▶ _EXERCISE_
Without copying any picture, transcribe exactly the lines of the data below from the one containing "EXPERIENCE LO" through the one containing "trendline and correlation between home values".

▶ _RECORDS SUPPLIED_
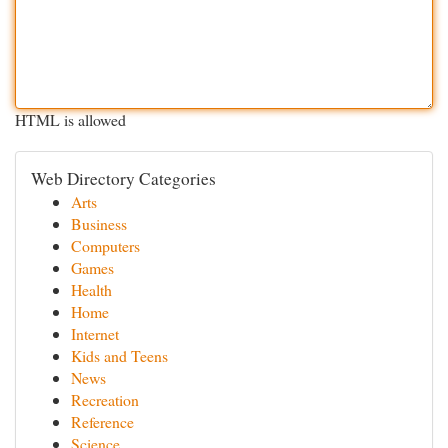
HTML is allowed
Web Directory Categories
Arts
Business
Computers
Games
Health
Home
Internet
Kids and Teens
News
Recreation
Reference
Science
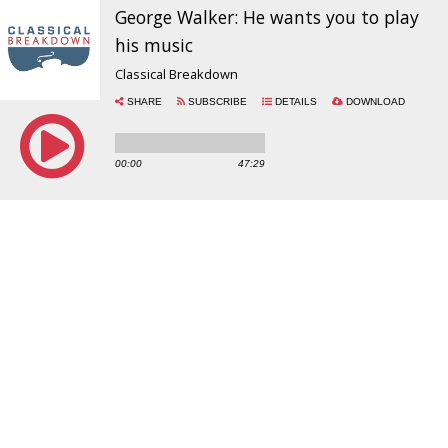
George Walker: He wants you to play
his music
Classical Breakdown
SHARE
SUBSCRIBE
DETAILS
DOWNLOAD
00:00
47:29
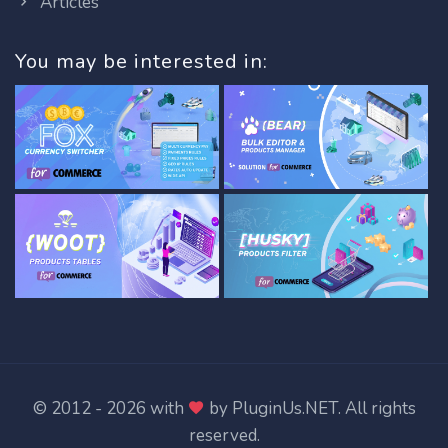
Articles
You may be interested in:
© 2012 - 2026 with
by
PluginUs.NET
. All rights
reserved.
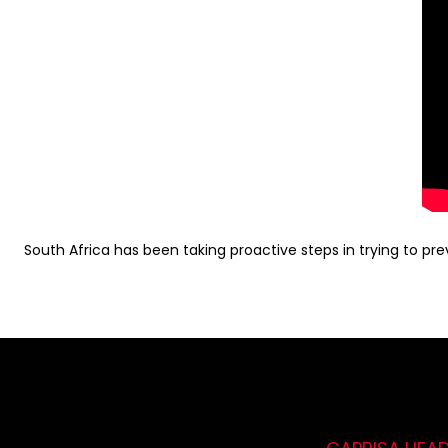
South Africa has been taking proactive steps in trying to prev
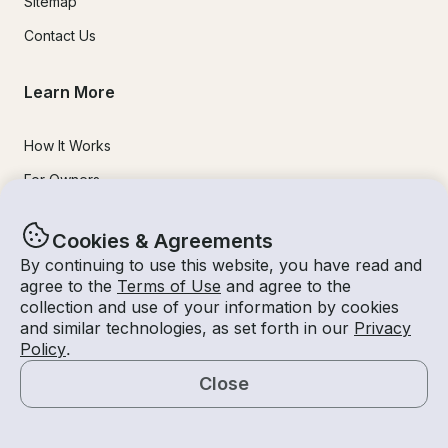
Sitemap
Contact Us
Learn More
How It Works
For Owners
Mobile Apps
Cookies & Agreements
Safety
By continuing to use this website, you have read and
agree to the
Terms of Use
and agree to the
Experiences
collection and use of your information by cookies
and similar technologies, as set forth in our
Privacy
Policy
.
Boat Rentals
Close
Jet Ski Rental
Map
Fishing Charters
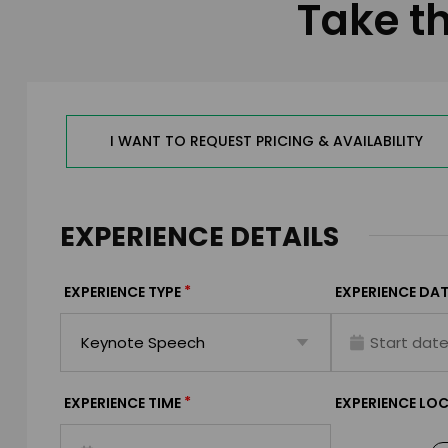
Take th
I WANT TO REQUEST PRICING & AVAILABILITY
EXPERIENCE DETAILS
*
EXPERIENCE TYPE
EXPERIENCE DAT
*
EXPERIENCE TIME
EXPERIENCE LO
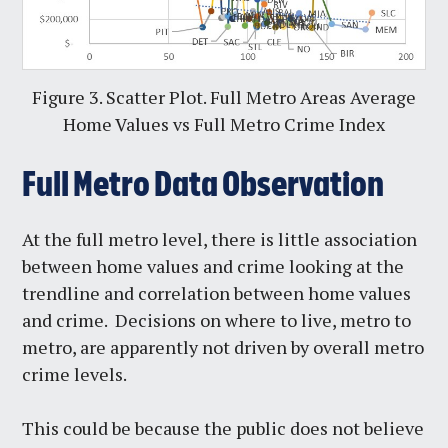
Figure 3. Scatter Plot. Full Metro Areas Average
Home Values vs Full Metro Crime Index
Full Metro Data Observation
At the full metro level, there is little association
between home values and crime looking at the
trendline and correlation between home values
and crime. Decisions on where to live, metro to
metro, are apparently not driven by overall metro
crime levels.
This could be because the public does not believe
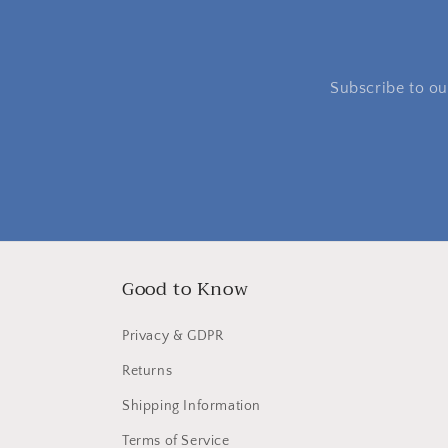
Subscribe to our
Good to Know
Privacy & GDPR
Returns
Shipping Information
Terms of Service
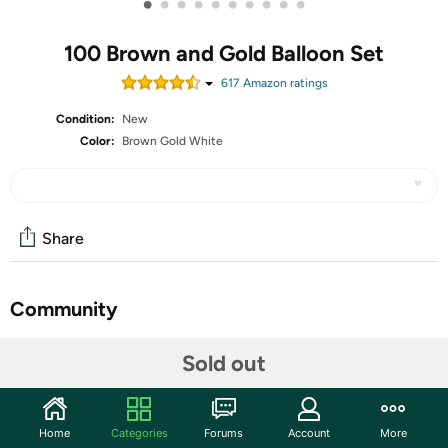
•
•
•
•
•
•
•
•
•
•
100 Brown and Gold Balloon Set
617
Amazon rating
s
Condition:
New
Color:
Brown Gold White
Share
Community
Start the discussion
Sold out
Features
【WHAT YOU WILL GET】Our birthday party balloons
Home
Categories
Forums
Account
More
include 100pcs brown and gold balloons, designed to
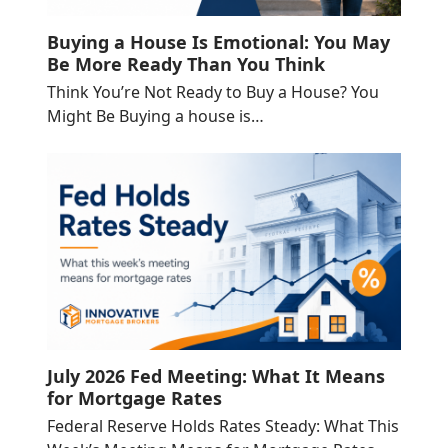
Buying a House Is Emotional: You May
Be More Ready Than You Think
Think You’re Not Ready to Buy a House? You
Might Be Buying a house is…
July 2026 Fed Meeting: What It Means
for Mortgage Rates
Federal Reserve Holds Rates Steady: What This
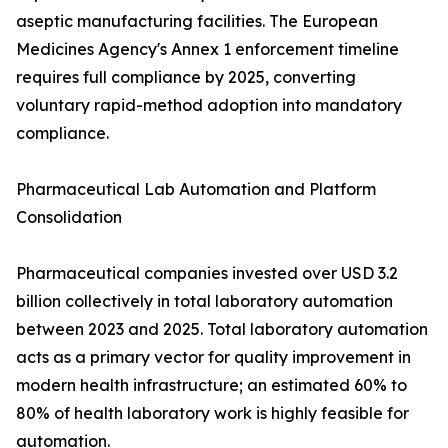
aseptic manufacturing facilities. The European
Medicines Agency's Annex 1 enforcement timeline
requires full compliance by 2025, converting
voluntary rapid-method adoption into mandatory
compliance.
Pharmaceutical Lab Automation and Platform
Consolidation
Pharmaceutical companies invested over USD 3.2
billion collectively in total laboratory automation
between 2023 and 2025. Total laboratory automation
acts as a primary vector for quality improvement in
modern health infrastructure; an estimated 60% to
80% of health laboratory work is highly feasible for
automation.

▶ _EXERCISE RESPONSE_
EXPERIENCE LO
Figure 3. Scatter Plot. Full Metro Areas Average
Home Values vs Full Metro Crime Index
Full Metro Data Observation
At the full metro level, there is little association
between home values and crime looking at the
trendline and correlation between home values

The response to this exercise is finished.